D’abord spécialiste de la boxe thaï, cet ancien délinquant passé par la case prison en 2003, a gravi sur le tard les échelons menant jusqu’au football professionnel. Il atteint le sommet de sa carrière en 2012, en foulant les pelouses de Ligue 1. Il prend sa retraite en mai 2017 et entame une reconversion pas banale pour un joueur : celle d'arbitre. Le sixième chapitre d'une histoire pas banale.

1. Thaï patron
Né au Havre en 1982, Gaël Angoula a grandi dans un quartier réputé difficile. S’il apprécie le football et y joue occasionnellement, c’est surtout en boxe thaïlandaise qu’il brille dans un premier temps. "J’ai dû arrêter la discipline suite à des blessures à répétition au tibia", explique-t-il au micro de FIFA.com. "Au départ, je n’avais pas l’ambition d’être footballeur professionnel, bien que j’aie toujours apprécié ce sport. Je jouais au 'football de rue', avec les copains du quartier. L’ambition de devenir joueur de foot est venue avec le temps et au hasard des circonstances".     


2. Case prison
Il faut un passage en prison pour que le joueur d’origine camerounaise prenne son destin en main. "J’ai eu une période où j’étais très influençable. J’ai touché le fond", élude-t-il lorsqu’on lui demande les raisons pour lesquelles il a connu cette période d’enfermement. "Plus que sur mon entrée en prison, je préfère m'appesantir sur ma sortie. Cela a été un nouveau départ pour moi. C'est à cette époque que j'ai réalisé que le football était une porte de sortie possible". 

3. Projet réinsertion
Le dirigeant d’un club de CFA2, Jacky Colinet, lui tend la main à sa sortie de prison et le sort de son quartier. Angoula se réinsère en remplissant tâches diverses et variées dans un petit club, du secrétariat à l’entraînement des jeunes en passant par le ramassage des ordures les lendemains de match. Parallèlement, Angoula joue, et plutôt bien.
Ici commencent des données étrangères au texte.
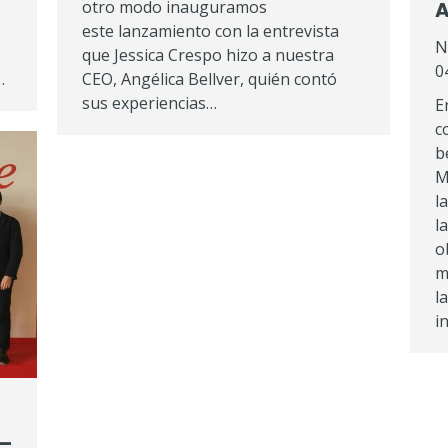
otro modo inauguramos
A
este lanzamiento con la entrevista
N
que Jessica Crespo hizo a nuestra
0
…
CEO, Angélica Bellver, quién contó
sus experiencias…
E
c
b
M
l
l
o
m
l
i
 –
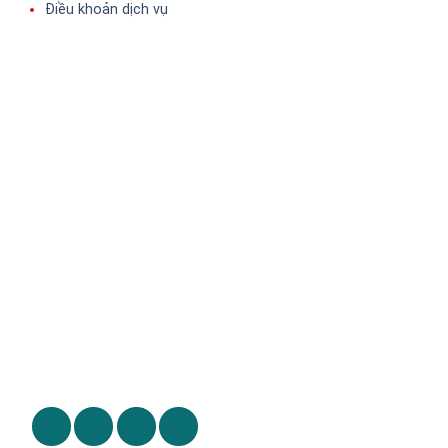
Điều khoản dịch vụ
"Lors de ma 2ème année de CFA, j’ai eu l’opportunité de faire un essai à Auxerre. C’était en marge d’un match de Coupe d’Europe, et je me suis entraîné avec les joueurs qui n’avaient pas été convié à ce match et les autres issus de la réserve. C’était un autre niveau, l’essai n’a pas été concluant, mais je ne m’étais pas senti ridicule", raconte-t-il. "Je me suis dit qu’avec l’envie, je pensais pouvoir combler mes manques par rapport à ces gars-là. Cela m’a boosté. Dès lors j’ai progressé, changé de clubs, monté de divisions, jusqu’à signer pro à Bastia en National". 

4. Le football pour profession
Avec Bastia, Angoula continue sa progression vers les cimes du football français. Il est promu en Ligue 2 puis en Ligue 1 la saison suivante où il affronte Zlatan Ibrahimovic, Thiago Silva et consorts. "C’est dingue ! Mais mon meilleur souvenir reste mon premier match de Ligue 1 à Sochaux. Cela m’a vraiment bizarre de me retrouver là en L1. C’est là que je me suis rendu compte du chemin réalisé". Il dispute 64 matches de Ligue 1 sous le maillot corse puis celui d’Angers, entre 2013 et 2016.  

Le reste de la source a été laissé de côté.